As you can see below and at 1:43 in my video Friday Favorites: Is A Vegan Diet Always Healthy?those who choose a plant-based diet for their health say mainly “general wellness or general disease prevention” or improving their energy levels or immune function, for example.

They felt it gave them a sense of control over their health, helped them feel better emotionally, improved their overall health, made them feel better, and more, as shown below and at 1:48. Many feel that it is very important to maintain their health and well-being.

Of the few who use it for a specific health problem, especially high cholesterol or weight loss, followed by high blood pressure and diabetes, most report that they feel it has helped a lot, as you can see below and at 2:14.

Others choose a plant-based diet for other reasons, such as animal welfare or global warming, and it appears that “ethical vegans” are more likely to eat sugary and fatty foods, such as vegan donuts, compared to those who eat plant-based for religious reasons. or health problems, as you can see below and at 2:26 in my video.

The veganest vegan can make an egg and dairy free cake, covered in frosting, marshmallow fluff, and chocolate syrup, topped with Oreos, and served with a side of Doritos. Or, they might want fruit for dessert, but in the form of Pop-Tarts and Krispy Kreme pies. Vegan, yes. He is healthy, no.

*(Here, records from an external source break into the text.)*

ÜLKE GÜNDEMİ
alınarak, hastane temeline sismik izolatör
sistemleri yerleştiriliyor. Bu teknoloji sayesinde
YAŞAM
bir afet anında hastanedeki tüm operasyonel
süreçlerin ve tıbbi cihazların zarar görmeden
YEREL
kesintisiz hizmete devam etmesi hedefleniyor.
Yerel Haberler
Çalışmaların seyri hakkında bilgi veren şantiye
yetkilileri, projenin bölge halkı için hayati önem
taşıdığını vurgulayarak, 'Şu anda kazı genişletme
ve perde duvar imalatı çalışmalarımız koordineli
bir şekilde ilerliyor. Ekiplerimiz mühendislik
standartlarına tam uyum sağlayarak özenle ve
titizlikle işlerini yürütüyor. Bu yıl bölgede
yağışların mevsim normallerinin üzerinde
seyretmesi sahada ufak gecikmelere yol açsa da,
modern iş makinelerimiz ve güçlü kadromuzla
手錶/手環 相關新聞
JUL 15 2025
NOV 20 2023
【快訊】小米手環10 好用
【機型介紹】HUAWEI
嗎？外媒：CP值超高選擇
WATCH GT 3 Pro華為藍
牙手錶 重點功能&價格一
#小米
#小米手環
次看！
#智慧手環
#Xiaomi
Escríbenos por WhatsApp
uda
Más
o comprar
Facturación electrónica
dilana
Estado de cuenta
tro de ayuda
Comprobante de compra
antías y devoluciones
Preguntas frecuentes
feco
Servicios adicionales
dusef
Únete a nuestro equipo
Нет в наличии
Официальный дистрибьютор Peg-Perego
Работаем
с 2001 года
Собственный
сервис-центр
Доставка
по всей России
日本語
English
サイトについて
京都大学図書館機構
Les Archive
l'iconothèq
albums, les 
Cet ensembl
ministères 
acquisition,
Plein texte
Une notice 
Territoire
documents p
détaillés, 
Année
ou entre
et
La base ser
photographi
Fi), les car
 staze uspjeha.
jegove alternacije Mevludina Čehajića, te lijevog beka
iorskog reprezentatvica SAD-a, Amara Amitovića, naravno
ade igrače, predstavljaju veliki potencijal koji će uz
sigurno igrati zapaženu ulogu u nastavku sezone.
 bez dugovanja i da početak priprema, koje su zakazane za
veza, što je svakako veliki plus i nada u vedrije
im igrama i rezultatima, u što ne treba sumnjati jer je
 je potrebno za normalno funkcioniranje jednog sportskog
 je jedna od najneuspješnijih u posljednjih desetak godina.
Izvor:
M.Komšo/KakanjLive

“A plant-based diet has been recommended to reduce the risk of type 2 diabetes (T2D). However, not all plant foods are truly beneficial.” In the vegetarian scoring system I mentioned above, you get points for eating potato chips and French fries because they are technically plant-based, as you can see below and at 3:07 in mine. video, but Harvard researchers wanted to examine the association of not only plant-based foods, but healthy and unhealthy versions. So, they created the same kind of scoring system that favors vegetarianism, but it was scaled to any kind of plant-based food and animal food; then, they created a healthy plant-based diet index, where at least some whole plant foods took first place and Coca-Cola and other sugary drinks were no longer considered plant-based. Finally, they created an unhealthy plant-based diet index by assigning positive scores to plant-based junk food and negative scores to healthy plant-based and animal-based foods.

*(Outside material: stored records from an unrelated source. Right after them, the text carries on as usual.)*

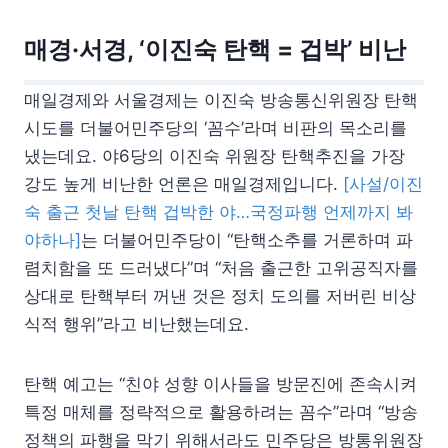
매경·서경, ‘이진숙 탄핵 = 겁박’ 비난
매일경제와 서울경제는 이진숙 방송통신위원장 탄핵
시도를 더불어민주당의 ‘꼼수’라며 비판의 목소리를
냈는데요. 야6당의 이진숙 위원장 탄핵추진을 가장
강도 높게 비난한 언론은 매일경제입니다.
[사설/이진
숙 출근 첫날 탄핵 겁박한 야…국정파행 언제까지 봐
야하나]
는 더불어민주당이 “탄핵소추를 거론하며 파
렴치함을 또 드러냈다”며 “처음 출근한 고위공직자를
상대로 탄핵부터 꺼낸 것은 정치 도의를 저버린 비상
식적 행위”라고 비난했는데요.
탄핵 예고는 “친야 성향 이사들을 방문진에 존속시켜
특정 매체를 정략적으로 활용하려는 꼼수”라며 “방송
정책의 파행을 막기 위해서라도 민주당은 방통위원장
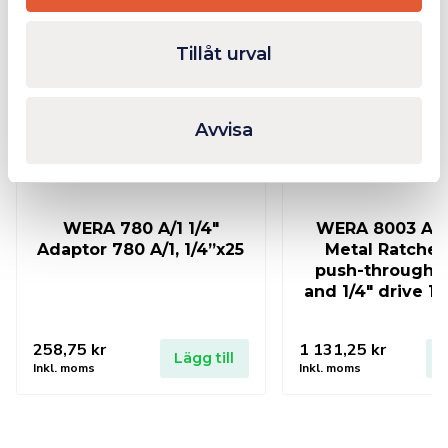
Fåtal kvar i lager
Tillåt urval
Avvisa
WERA 780 A/1 1/4″
WERA 8003 A Z
Adaptor 780 A/1, 1/4”x25
Metal Ratchet
push-through 
and 1/4″ drive 1/
258,75
kr
1 131,25
kr
Lägg till
L
Inkl. moms
Inkl. moms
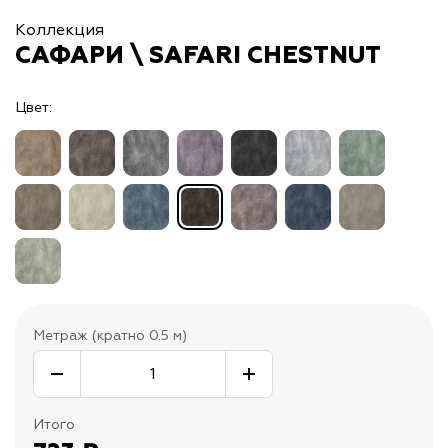
Коллекция
САФАРИ \ SAFARI CHESTNUT
Цвет:
Метраж (кратно 0.5 м)
Итого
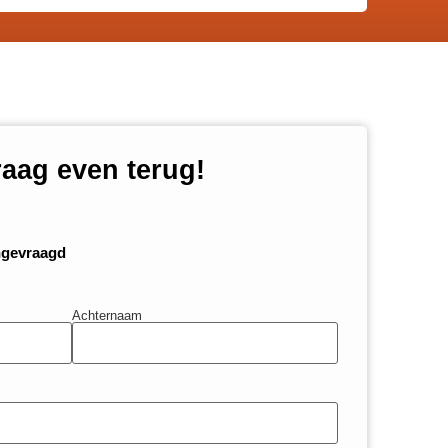
raag even terug!
ngevraagd
Achternaam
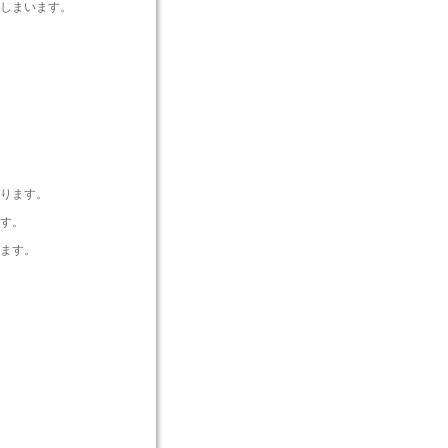
しまいます。
ります。
す。
ます。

What did they find? As you can see below and at 3:51 for me videoA plant-based diet, in general, was good at reducing the risk of diabetes, but eating mostly healthy plant-based foods did better, roughly cutting the risk in half, while those who ate unhealthy plant-based foods did worse, as shown in the graph. below again at 4:03.

Now, is that because they also ate more animal food? People tend to eat their burgers and fries, so the researchers separated the effects of healthy plant foods, less healthy plant foods, and animal foods on diabetes risk. Also, they found that healthy plant foods were associated with protection, animal foods were negatively associated, and less healthy plant foods were largely neutral when it came to diabetes risk. Down and 4:32 for me video, you can see a graph that shows the high risk of diabetes with a high animal diet, no protection from any plant-based diet, and the lower and lower risk of diabetes associated with more healthy and healthy plant foods in the diet. Therefore, they concluded that, yes, “a plant-based diet … is associated with a significantly lower risk of developing T2D.” However, it may not be enough to reduce animal consumption; consumption of less healthy plant foods may need to decrease, too.

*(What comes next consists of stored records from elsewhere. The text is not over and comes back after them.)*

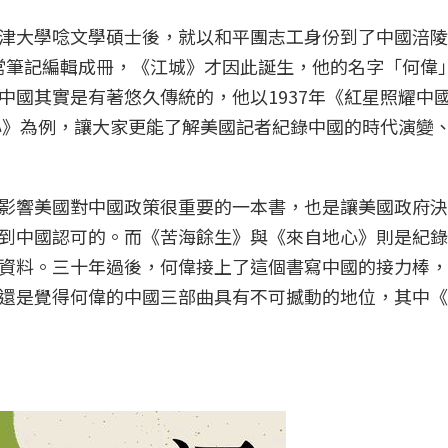
津大學唸文學碩士後，就以和平團志工身份到了中國涪陵
的日常筆記編輯成冊，《江城》才因此誕生，他的名字「何偉
中國其實是有著悠久傳統的，他以1937年《紅星照耀中
地心》為例，讓大家更能了解美國記者紀錄中國的時代演變
影響美國對中國政策很重要的一本書，也是讓美國政府決
到中國認可的。而《苦海餘生》與《來自地心》則是紀錄
資料。三十年過後，何偉接上了這個書寫中國的接力棒，雖
還是覺得何偉的中國三部曲具有不可撼動的地位，其中《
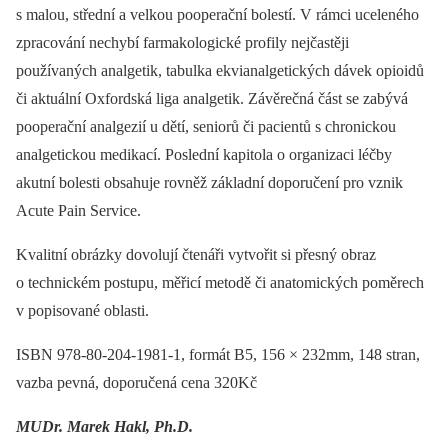
s malou, střední a velkou pooperační bolestí. V rámci uceleného
zpracování nechybí farmakologické profily nejčastěji
používaných analgetik, tabulka ekvianalgetických dávek opioidů
či aktuální Oxfordská liga analgetik. Závěrečná část se zabývá
pooperační analgezií u dětí, seniorů či pacientů s chronickou
analgetickou medikací. Poslední kapitola o organizaci léčby
akutní bolesti obsahuje rovněž základní doporučení pro vznik
Acute Pain Service.
Kvalitní obrázky dovolují čtenáři vytvořit si přesný obraz
o technickém postupu, měřicí metodě či anatomických poměrech
v popisované oblasti.
ISBN 978-80-204-1981-1, formát B5, 156 × 232mm, 148 stran,
vazba pevná, doporučená cena 320Kč
MU
Dr. Marek Hakl, Ph.D.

As a doctor, label it as vegetarian again vegan just tell me what not to eat, but there’s a lot of unhealthy vegetables like french fries, potato chips, and soda pop. That’s why I like this word whole foods and plant-based foods. That tells me what you’re eating—the healthiest diet out there.

The video I mentioned is this Do Flexitarians Live Longer?.

You may also be interested in some of my previous popular videos and blogs about plant-based eating. Check out the related posts below.